● Assignment:
There is one span to output from the data below: the lines starting at the line with "Fotel Nora jest dostępny w" and ending at the line with "jak i bardziej". Output it exactly, ends included, nothing more.

- - -

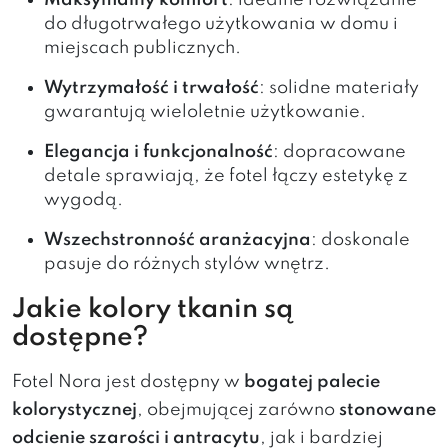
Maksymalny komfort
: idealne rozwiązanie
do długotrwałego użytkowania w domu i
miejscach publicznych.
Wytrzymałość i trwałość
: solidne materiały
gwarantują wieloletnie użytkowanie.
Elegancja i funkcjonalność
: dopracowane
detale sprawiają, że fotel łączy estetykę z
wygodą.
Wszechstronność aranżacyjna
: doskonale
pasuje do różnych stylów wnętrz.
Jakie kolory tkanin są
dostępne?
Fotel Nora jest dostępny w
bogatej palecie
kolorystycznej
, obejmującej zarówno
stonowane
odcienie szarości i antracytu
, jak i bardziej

- - -

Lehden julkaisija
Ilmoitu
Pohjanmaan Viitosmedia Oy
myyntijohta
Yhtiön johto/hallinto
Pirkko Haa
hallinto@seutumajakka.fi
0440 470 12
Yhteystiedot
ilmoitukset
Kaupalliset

- - -

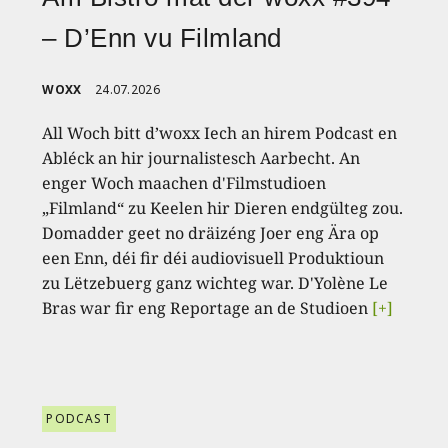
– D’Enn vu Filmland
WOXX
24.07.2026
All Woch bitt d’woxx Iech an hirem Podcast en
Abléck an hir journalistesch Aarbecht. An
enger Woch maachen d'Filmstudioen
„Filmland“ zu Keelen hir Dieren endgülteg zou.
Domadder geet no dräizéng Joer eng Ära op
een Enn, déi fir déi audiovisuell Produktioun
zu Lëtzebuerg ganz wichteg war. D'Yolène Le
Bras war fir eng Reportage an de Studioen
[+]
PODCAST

- - -

● Solved exercise:
Fotel Nora jest dostępny w
bogatej palecie
kolorystycznej
, obejmującej zarówno
stonowane
odcienie szarości i antracytu
, jak i bardziej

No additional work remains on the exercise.